The offer to Ascendis Health’s shareholders by a consortium headed by its CEO Carl Neethling has been shaken as its "Independent Board“ to advise shareholders on the fairness of transaction, was “reconstituted” following a complaint to the Takeover Regulation Panel (TRP).
Ascendis’ Independent director Amaresh Chetty had voluntarily and in agreement with the Takeover Regulation Panel, stepped off the Independent Board set up specifically to consider the delisting/offer to shareholders by Ascendis Health to avoid any perceived conflict of interest related solely to this transaction. Chetty remains an independent non-executive director of Ascendis.
Meanwhile, Chetty has launched legal action to sue its former chairman, Harry Smit, for alleged defamation, for comments Smit had made about the company and its directors, on the “X” social media platform, formerly known as Twitter.
Smit, who in 2022 helped lead a group of activist shareholders and won a seat on the board of the healthcare firm, said in an interview that in the first instance, he did not understand how Chetty could sue a company shareholder for R2 million, for comments he had posted on “X” about the company and the extent of the alleged independent of its directors.
Smit said shareholders were free to question and comment on the operations and governance of listed companies.
Smit said he had appointed an attorney, and had rejected an offer to mediate, and he was doing a costs discovery so that he could counter-sue for delinquency of the Ascendis board.
Smit said his complaint to the TRP about related party interests of Ascendis board members in the proposed takeover, had been proven correct by the TRP.
“A potential conflict of interest relating to one of the previous members of the Independent Board was identified, following which the Independent Board has on a voluntary basis, and in agreement with the TRP, been reconstituted to form the Reconstituted Independent Board,” Ascendis said.
Smit said the TRP, in its notice to Ascendis, had identified a number of in-concert parties to the offer, that traded in Ascendis shares, and it appeared that these parties traded with the aim of keeping the average share price low, thereby sweetening the 25% premium to the 30-day average price, that the Consortium offered to other Ascendis shareholders.
Neethling, in response to Business Report questions, said the TRP did not identify extra concert parties.
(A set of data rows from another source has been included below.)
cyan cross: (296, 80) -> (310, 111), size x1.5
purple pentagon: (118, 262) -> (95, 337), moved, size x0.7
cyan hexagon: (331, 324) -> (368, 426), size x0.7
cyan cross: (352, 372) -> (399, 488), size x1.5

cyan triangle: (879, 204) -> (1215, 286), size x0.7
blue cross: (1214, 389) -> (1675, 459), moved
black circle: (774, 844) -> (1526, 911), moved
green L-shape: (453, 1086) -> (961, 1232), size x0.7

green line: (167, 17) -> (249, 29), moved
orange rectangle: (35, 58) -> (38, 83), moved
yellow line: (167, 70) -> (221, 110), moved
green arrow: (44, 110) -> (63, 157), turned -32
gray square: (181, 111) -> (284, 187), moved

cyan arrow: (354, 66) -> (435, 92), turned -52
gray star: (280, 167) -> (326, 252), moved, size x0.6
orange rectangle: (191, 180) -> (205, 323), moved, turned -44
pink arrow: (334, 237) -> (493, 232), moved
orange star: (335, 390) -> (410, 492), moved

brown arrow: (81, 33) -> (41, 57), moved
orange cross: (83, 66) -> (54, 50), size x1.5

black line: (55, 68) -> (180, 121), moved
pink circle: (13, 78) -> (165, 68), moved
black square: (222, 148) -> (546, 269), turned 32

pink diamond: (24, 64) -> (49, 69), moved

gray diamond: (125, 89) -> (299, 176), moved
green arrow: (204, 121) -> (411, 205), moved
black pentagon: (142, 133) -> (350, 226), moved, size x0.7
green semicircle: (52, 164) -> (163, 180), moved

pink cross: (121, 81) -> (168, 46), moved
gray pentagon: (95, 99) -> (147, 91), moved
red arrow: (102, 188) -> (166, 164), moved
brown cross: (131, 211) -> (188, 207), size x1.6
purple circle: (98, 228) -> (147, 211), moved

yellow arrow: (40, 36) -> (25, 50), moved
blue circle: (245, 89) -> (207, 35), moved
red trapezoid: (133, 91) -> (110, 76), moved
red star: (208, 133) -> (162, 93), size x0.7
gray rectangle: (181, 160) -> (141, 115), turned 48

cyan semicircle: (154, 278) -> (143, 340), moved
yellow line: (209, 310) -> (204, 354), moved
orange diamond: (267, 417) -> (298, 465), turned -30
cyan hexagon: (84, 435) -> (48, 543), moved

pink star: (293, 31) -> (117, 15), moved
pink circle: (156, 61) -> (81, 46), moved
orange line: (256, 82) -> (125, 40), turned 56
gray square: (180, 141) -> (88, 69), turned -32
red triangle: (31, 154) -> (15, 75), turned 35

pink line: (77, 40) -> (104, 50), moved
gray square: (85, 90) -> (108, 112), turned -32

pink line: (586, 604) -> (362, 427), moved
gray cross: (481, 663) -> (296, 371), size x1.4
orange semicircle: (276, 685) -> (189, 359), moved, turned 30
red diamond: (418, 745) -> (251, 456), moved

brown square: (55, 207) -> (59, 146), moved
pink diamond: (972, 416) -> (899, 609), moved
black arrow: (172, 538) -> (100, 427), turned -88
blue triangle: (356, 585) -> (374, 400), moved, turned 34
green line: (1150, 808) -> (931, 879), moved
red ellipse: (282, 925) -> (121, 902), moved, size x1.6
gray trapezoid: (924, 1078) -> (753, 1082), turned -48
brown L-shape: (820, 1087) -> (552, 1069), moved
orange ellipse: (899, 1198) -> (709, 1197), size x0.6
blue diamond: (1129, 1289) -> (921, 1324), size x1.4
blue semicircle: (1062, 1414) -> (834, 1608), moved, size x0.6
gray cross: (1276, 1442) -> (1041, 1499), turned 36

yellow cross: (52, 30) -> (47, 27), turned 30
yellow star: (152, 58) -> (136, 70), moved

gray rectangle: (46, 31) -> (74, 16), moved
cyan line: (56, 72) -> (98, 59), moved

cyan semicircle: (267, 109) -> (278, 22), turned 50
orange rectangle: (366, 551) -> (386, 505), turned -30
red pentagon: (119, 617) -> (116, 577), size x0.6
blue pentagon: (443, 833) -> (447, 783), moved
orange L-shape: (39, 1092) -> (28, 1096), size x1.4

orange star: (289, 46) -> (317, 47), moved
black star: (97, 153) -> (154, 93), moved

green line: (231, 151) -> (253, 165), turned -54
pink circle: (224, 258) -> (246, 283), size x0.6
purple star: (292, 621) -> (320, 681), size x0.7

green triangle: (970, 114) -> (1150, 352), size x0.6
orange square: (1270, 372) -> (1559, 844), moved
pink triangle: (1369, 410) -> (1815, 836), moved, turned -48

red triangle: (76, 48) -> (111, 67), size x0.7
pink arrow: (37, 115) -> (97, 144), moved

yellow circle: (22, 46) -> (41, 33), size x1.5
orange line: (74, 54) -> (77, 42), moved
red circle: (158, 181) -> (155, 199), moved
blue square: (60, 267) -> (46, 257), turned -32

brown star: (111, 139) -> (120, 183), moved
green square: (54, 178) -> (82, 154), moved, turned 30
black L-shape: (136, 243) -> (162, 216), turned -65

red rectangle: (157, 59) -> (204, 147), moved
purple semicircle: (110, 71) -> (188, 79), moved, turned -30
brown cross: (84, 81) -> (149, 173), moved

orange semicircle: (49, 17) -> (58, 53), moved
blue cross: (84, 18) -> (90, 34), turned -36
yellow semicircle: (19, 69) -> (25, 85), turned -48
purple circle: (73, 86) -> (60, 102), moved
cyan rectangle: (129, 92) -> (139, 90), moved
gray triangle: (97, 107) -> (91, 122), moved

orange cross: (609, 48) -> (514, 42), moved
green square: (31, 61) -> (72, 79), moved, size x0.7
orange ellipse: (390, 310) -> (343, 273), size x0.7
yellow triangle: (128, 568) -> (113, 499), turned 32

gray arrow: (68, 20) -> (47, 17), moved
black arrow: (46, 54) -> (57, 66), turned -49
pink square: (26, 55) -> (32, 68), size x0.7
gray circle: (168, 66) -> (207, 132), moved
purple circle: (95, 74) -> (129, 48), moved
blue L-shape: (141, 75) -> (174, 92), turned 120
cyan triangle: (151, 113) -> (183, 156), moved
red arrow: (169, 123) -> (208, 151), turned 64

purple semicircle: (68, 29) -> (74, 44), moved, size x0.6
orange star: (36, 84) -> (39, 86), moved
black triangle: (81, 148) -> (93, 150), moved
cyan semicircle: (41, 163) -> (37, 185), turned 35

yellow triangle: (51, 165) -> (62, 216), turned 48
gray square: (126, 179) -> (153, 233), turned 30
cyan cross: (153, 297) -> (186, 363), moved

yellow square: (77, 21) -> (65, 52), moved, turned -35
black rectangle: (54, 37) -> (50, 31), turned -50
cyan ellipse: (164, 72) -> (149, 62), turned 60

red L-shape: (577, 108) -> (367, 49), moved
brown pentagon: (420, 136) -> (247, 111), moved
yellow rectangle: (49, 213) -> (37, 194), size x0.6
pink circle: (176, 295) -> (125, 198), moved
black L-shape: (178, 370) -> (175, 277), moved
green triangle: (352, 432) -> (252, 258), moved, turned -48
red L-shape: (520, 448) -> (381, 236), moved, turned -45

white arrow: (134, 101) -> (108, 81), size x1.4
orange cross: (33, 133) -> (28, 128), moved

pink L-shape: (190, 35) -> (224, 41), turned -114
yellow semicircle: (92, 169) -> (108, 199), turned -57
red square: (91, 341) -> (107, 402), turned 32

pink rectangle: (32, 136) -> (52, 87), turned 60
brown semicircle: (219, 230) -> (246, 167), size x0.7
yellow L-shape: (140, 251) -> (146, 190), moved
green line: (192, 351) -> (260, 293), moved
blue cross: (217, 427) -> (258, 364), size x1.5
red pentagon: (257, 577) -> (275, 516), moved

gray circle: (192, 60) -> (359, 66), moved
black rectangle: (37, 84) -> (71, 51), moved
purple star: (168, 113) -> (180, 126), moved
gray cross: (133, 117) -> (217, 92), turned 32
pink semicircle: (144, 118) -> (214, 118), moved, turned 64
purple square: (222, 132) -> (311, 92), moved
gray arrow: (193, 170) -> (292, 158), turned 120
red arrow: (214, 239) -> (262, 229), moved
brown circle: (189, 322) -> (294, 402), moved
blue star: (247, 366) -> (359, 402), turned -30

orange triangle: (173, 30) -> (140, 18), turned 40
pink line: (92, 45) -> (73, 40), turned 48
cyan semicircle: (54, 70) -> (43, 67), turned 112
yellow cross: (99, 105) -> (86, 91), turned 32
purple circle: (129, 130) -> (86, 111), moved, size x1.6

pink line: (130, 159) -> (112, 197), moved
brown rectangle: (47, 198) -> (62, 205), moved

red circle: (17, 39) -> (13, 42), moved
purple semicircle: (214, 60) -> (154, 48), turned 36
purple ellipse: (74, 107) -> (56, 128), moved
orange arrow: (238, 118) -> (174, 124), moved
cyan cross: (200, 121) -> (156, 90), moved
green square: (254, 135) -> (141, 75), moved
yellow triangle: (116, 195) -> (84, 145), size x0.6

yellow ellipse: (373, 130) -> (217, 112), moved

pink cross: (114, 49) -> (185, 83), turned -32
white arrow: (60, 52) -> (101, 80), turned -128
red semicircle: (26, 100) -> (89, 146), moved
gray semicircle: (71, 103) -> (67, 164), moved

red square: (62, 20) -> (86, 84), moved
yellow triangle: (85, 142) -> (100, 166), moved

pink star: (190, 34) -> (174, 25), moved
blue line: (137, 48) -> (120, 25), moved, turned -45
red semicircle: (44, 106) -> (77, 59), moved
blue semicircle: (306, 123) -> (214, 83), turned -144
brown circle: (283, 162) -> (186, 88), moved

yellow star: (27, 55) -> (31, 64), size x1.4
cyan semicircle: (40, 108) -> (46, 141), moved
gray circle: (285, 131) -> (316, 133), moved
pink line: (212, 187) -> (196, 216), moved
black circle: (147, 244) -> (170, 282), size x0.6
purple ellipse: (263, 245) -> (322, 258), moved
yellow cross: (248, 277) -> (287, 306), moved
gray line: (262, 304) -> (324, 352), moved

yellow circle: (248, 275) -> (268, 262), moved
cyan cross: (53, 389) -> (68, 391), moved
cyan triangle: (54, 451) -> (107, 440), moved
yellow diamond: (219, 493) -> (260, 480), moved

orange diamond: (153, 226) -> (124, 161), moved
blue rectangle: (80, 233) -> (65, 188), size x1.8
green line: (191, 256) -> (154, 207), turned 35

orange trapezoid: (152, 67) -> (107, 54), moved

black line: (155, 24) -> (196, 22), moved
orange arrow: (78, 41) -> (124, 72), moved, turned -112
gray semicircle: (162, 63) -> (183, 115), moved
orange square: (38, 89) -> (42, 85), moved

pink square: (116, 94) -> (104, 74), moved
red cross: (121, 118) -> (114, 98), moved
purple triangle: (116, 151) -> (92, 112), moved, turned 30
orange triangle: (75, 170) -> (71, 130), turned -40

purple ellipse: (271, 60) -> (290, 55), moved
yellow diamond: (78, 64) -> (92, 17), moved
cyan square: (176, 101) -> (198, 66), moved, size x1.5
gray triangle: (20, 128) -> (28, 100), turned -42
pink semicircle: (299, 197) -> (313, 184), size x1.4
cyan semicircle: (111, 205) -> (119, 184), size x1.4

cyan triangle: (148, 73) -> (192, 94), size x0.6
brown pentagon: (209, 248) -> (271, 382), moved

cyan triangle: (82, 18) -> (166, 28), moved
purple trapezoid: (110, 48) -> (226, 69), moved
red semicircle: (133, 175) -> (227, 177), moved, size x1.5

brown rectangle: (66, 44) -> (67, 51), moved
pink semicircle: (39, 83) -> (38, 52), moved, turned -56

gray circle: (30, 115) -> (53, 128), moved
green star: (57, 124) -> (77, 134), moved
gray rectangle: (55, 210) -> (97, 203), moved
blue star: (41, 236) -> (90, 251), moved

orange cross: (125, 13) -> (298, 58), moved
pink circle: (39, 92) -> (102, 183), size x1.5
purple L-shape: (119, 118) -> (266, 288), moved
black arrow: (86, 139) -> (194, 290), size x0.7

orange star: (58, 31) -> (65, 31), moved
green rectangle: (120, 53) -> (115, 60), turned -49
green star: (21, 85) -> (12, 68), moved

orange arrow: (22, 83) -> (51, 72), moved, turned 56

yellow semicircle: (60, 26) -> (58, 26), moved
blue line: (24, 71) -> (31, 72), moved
Albie Cilliers, a shareholder activist, had laid a complaint of a technical nature “that we chose not to rebut because it would delay and further frustrate the process.”
“Much of the disclosure is voluntary and, most importantly, for JSE purposes these shareholders are not seen as concert parties as they have not acted in concert and have no dealings with the offering consortium in any way or form. The concert party determination is of a technical nature.
These shareholders are not seen or treated as independent shareholders for purposes of the transaction and for purposes of the JSE. he said.
Neethling said more than 81% of all shareholders had already voted in favour of the transaction and 89% of these shareholders had voted in support of the delisting.
“It is clear the vast majority of the shareholder support the delisting while the actions of Harry Smit and Albie Cilliers on matters that are immaterial and will have no bearing on the outcome of a potential transaction, have been prejudicial to shareholders,” said Neethling.
“Thanks to them, the group has had to incur unbudgeted costs and legal fees of more than R4m that is money and time that best could have been spent on growing the business for the shareholders,” said Neethling.
Smit said one of the allegations he was being sued for was because Chetty believed he was being falsely accused of not being independent, but in Monday’s announcement by Ascendis, Chetty was shown to not be independent.
Smit said the TRP had identified a number of instances where Ascendis directors, or others acting in-concert, had traded in the shares and no announcements had been made to the JSE. This effectively amounted to insider trading, he said.
Ascendis said in its notice Monday, that they had now undertaken a “rigorous review process of the Register to determine whether any other shareholders who, as a result of their relationship to a member of the Consortium, would also be presumed or regarded to be acting in concert with the Consortium.”
Meanwhile, in a trading statement for the six months ended December 3, the firm said yesterday earnings per share from continuing operations would be between 9.2 cents and 11.2 cents, compared to the loss per share from continuing operations of 29.4 cents reported for the prior corresponding period.
Headline earnings per share from continuing operations would be between 9.2 cents and 11.2 cents, compared to the headline loss per share from continuing operations of 29.4 cents reported for the prior corresponding period.
The interim results were likely to be published on March 28.